Page:Revue des Deux Mondes - 1900 - tome 158.djvu/53

Le texte de cette page a été corrigé et est conforme au fac-similé.


III. — ABUS DU PAVILLON PARLEMENTAIRE. — BLESSÉS ; VIOLATIONS DE LA CONVENTION DE GENÈVE. — PRISONNIERS

Au contraire, le gouvernement de Sa Majesté britannique a signé sans réserve la deuxième convention de la Haye (concernant les lois et coutumes de la guerre sur terre), et par suite adhéré pleinement au règlement en soixante articles, annexe de cette convention.

Or ce règlement contient un chapitre intitulé : « Des parlementaires. » S’il proclame, en thèse, l’inviolabilité de l’individu qui se présente, autorisé par un des belligérans, avec le drapeau blanc, il ajoute : « Le chef auquel un parlementaire est expédié n’est pas obligé de le recevoir en toutes circonstances.
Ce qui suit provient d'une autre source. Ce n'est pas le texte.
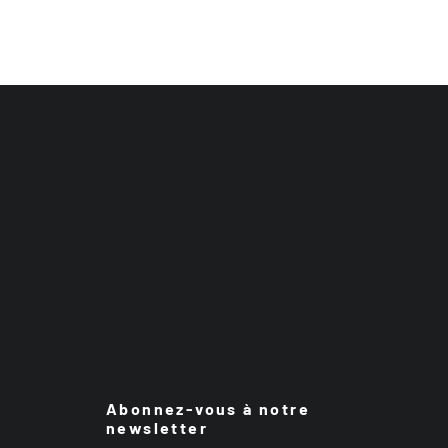
Abonnez-vous à notre
newsletter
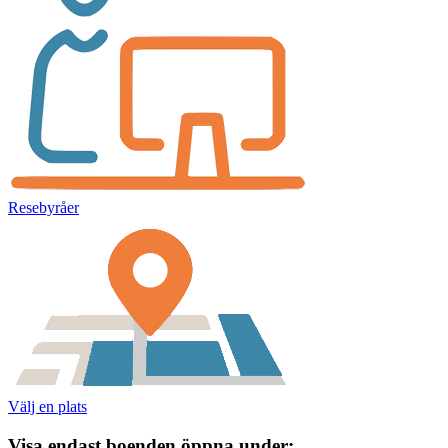
Resebyråer
Välj en plats
Visa endast boenden öppna under:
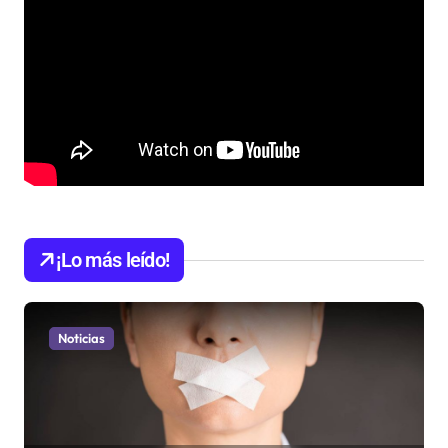
¡Lo más leído!
Noticias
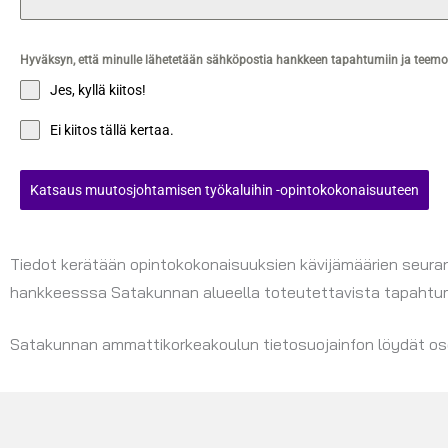
Hyväksyn, että minulle lähetetään sähköpostia hankkeen tapahtumiin ja teemoihi
Jes, kyllä kiitos!
Ei kiitos tällä kertaa.
Katsaus muutosjohtamisen työkaluihin -opintokokonaisuuteen
Tiedot kerätään opintokokonaisuuksien kävijämäärien seurant
hankkeesssa Satakunnan alueella toteutettavista tapahtumist
Satakunnan ammattikorkeakoulun tietosuojainfon löydät o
Il peut prendre toutes les mesures nécessaires afin d’empêcher le parlementaire de profiter de sa mission pour se renseigner. Il a le droit, en cas d’abus, de retenir temporairement le parlementaire (art. 33). » « Le parlementaire perd ses droits d’inviolabilité, s’il est prouvé d’une manière positive et irrécusable qu’il a profité de sa position privilégiée pour provoquer ou commettre un acte de trahison. » Les instructions américaines de 1863 allaient encore plus loin, puisqu’elles assimilaient dans ce cas à l’espion[1] le porteur du drapeau parlementaire. Ces maximes sont d’ailleurs fort anciennes : les puissances représentées à la Haye ont voulu les constater et les codifier, mais n’ont pas prétendu les introduire dans le droit des gens.
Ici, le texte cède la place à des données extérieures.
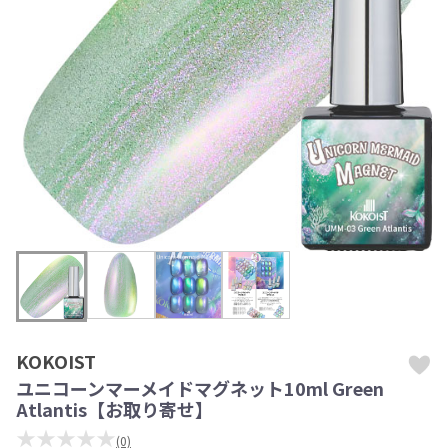
KOKOIST
ユニコーンマーメイドマグネット10ml Green
Atlantis【お取り寄せ】
★★★★★
(0)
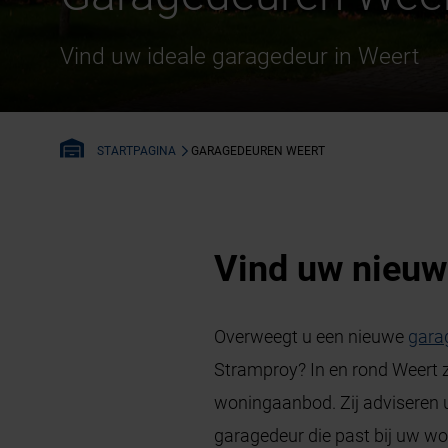
Vind uw ideale garagedeur in Weert
GARAGEDEUREN WEERT
STARTPAGINA
Vind uw nieuw
Overweegt u een nieuwe
gara
Stramproy? In en rond Weert z
woningaanbod. Zij adviseren 
garagedeur die past bij uw w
Les Anglais ont reproché six fois aux Boers soit d’avoir méconnu les immunités du pavillon parlementaire, soit d’en avoir abusé[2]. Si nous ne nous trompons, il n’est point démontré que

  1. Art. 114. Or, aux termes des mêmes instructions, l’espion pouvait être pendu (art. 8).
  2. D’après une dépêche publiée le 10 novembre 1899 par le War Office, les Boers auraient envoyé, le 9 novembre, au général White, sous la protection d’un parlementaire, quelques réfugiés venant du Transvaal. Un parlementaire anglais serait allé les recevoir au-delà des piquets plantés par les assiégés de Ladysmith ; lorsque les deux parlementaires se sont séparés, les canons boers auraient « ouvert le feu sur l’envoyé anglais avant qu’il eût atteint les piquets. » Pour la quatrième fois, lit-on dans le Journal des Débats du 20 novembre, « les troupes britanniques dénoncent une pratique de leurs adversaires contraire aux lois de la guerre. Les Boers montrent le drapeau blanc et les officiers anglais font cesser le feu : les Boers en profitent alors pour tirer de nouveau. » Enfin les Boers auraient encore tiré, dans la dernière semaine de janvier, sur le colonel Thorney Croft, qui avait quitté les lignes anglaises pour conférer à l’abri du drapeau parlementaire avec le commandant d’une de leurs patrouilles.